May 8th, 2007 at 2:54 am
I would like to see us be a bit less sloppy with regards to terms, especially our discussions of Communism. Stalinism was undoubtedly evil. As was Mao’s reign of terror. But is all communism in all circumstances evil? I don’t know. Stupid? Unworkable? Silly? I’ll agree with all three. But let’s look, for example, at the realities of both imperialism and the Cold War and let’s use as our backdrop Africa. in many cases, when given a choice between ruthless, murderous, rapacious capitalist imperialism and the option that communism seemed to provide, well, no wonder some ran toward the false promise of a Soviet Union that condemned the imperial endeavor. In South Africa the South African Communist Party was on the side of angels — they were the good guys fighting against the ardent anti-communist National party government. I’m glad the SACP did not prevail as the most powerful force within the tripartite alliance that is the ANC, but I am equally happy to see them have a place at the governing table as long as the most radical among them do not end up prevailing in terms of the country’s direction. Nazism was particularly evil because it was based on a spectific time and place that perpetuated certain policies. Communism is simply a broader and more complicated phenomenon, and those who aver that it is “all the same anti-individualist tripe” frankly don’t have enough of a grasp of actual history to take seriously.
dcat
May 8th, 2007 at 4:20 am
Well, time to light my diploma on fire. Thanks to Derek’s chastisement, my major in history is now worthless. Yours can be too, if Derek disagrees with you!
May 8th, 2007 at 5:53 am
It has been recognized all along by all concerned that my diploma, including my major, was valueless - and I have consistently treated it accordingly.
May 8th, 2007 at 11:31 am
Then don’t devalue your history degree with stupid catagorical assertions based on generalizations that would not hold up in any freshman survey course.
It’s not a matter of whether I disagree with you.

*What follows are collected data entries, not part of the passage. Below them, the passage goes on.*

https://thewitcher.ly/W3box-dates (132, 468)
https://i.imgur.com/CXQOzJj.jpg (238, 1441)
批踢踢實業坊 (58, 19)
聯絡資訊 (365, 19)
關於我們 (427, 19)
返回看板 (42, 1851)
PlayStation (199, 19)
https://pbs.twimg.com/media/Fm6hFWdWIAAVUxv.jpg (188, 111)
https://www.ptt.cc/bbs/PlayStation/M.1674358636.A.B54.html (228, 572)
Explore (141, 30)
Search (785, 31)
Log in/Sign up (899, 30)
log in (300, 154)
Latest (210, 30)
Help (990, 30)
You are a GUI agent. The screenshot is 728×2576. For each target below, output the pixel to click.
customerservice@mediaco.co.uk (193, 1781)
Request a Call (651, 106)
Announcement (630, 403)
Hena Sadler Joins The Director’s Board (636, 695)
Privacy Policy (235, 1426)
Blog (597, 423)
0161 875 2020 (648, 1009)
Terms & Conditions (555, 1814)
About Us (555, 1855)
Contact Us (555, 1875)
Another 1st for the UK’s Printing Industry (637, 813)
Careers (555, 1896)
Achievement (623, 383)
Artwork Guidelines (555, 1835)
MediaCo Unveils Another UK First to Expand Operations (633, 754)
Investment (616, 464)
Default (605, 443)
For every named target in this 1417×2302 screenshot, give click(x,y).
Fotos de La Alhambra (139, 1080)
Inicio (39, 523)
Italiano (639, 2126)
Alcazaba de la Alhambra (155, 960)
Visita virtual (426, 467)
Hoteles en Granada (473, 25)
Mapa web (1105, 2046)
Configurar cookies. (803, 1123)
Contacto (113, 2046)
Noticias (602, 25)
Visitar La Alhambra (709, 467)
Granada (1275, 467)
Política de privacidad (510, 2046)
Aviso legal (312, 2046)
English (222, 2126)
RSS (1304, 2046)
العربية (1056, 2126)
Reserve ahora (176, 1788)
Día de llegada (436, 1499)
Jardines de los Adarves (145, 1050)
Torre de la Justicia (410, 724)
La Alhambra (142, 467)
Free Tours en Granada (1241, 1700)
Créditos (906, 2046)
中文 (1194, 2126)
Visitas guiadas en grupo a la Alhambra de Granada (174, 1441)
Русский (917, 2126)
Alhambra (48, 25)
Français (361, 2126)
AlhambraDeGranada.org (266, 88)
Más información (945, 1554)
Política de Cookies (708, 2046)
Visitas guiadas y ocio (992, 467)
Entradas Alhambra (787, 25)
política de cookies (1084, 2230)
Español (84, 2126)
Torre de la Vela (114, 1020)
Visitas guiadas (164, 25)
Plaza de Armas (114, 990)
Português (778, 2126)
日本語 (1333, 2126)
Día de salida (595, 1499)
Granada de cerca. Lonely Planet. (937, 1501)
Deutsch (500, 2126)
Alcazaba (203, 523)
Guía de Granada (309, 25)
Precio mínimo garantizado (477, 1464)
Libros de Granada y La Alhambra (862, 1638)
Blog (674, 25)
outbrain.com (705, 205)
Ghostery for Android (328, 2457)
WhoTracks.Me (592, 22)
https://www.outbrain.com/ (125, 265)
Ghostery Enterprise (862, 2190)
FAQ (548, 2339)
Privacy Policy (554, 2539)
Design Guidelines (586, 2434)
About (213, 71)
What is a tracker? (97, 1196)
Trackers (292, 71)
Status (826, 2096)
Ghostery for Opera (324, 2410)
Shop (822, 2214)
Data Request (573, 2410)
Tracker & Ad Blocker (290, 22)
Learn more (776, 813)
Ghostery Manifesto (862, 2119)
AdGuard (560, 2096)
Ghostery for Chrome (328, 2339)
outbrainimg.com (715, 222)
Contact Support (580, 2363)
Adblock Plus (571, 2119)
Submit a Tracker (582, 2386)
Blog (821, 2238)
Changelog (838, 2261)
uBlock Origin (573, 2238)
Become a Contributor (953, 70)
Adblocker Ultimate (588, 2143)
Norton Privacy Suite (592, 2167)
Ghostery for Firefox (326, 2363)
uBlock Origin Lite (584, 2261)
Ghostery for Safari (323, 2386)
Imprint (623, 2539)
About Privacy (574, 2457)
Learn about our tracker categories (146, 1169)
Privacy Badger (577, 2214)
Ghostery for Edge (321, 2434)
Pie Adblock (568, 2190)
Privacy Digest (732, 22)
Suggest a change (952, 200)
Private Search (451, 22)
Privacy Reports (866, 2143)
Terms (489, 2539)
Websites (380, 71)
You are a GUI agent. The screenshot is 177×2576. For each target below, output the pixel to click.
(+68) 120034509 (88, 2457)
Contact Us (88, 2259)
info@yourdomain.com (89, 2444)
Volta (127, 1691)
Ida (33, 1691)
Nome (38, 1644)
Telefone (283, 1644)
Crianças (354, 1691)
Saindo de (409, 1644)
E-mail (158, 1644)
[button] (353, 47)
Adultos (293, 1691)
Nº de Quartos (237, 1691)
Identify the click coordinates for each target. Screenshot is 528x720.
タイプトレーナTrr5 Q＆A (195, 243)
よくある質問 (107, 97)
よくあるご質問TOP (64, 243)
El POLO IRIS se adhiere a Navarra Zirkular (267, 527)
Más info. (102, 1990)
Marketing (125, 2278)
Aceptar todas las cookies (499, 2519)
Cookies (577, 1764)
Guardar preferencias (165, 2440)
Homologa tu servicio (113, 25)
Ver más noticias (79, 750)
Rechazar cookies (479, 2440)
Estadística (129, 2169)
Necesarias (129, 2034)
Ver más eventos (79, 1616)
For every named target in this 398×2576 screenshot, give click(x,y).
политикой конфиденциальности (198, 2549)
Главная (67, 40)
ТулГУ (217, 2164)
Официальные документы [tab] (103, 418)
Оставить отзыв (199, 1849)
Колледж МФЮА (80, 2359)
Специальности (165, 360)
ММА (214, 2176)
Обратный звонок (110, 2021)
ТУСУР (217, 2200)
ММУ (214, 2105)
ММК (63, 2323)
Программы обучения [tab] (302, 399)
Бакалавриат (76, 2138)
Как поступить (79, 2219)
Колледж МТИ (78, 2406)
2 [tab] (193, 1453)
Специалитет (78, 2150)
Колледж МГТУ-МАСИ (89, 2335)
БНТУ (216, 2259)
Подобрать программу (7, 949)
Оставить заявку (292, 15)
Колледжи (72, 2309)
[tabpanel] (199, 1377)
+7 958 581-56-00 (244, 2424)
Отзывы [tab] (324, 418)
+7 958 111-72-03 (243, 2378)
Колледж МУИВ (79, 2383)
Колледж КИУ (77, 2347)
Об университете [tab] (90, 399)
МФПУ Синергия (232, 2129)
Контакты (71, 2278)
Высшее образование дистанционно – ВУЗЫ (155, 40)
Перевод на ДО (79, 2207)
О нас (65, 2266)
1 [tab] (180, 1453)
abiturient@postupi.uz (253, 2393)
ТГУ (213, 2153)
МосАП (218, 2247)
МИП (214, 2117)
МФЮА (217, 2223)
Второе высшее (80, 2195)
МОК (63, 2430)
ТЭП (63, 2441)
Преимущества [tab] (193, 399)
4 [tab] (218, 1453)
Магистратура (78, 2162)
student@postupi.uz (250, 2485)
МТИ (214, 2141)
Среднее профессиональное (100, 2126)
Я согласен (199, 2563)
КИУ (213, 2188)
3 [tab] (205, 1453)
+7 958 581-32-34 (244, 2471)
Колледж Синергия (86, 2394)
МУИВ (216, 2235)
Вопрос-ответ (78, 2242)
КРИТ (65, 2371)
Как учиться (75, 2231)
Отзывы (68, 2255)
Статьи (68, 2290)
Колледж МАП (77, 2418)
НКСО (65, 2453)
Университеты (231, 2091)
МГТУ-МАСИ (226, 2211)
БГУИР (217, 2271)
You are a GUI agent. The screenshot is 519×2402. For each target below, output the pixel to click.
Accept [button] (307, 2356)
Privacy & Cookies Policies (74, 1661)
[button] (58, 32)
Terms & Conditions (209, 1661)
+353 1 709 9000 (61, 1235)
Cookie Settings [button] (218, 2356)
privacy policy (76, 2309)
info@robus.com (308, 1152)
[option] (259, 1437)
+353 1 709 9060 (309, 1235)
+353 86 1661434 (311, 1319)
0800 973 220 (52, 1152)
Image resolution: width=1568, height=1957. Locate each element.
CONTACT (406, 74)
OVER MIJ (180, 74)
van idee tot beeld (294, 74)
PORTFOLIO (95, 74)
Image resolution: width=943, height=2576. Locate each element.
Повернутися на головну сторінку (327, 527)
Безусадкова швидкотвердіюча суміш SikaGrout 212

It is a matter of you saying something that was wrong and sophomoric and that was rather easy to disprove. Communism and Nazism are not, as you asserted, identical, and trying to turn the tables of the argument against me for pointing that out is not a very substantial argument, now is it. Yours was an argument driven by ideology, not history. I’ll gladly have the Communism-Nazism-Fascism-Socialism-Whateverism discussion with you if you would like. I’m sure we’ll disagree and you won’t be wrong because we do. But when you make the sort of base generalizations like you did to prove to the rest of us that you are ardently anticommunist (bold stand, that) you invite criticism of those views. It really isn’t that complicated, and hiding behind your undergraduate major (!) even if that degree is from Williams, does not change that fact.
dcat
May 8th, 2007 at 2:45 pm
This is all strangely reminiscent of the Spring 1988 crosses on Baxter lawn anti-apartheid protest.
As I recall, a certain very conservative fella with the initials D.K., who I recall was disgusted by the ANC tolerance of communists like Joe Slovo in its ranks, insisted that the crosses more properly commemorated the 30th anniversary of the Prague Spring.
So both sides argued over the meaning of the crosses ad nauseum, and nobody would take the damn things down until a day before graduation. As far as I could see, allowing Slovo a place at the table helped defeat fascism, and the commies were not a serious risk to South Africa.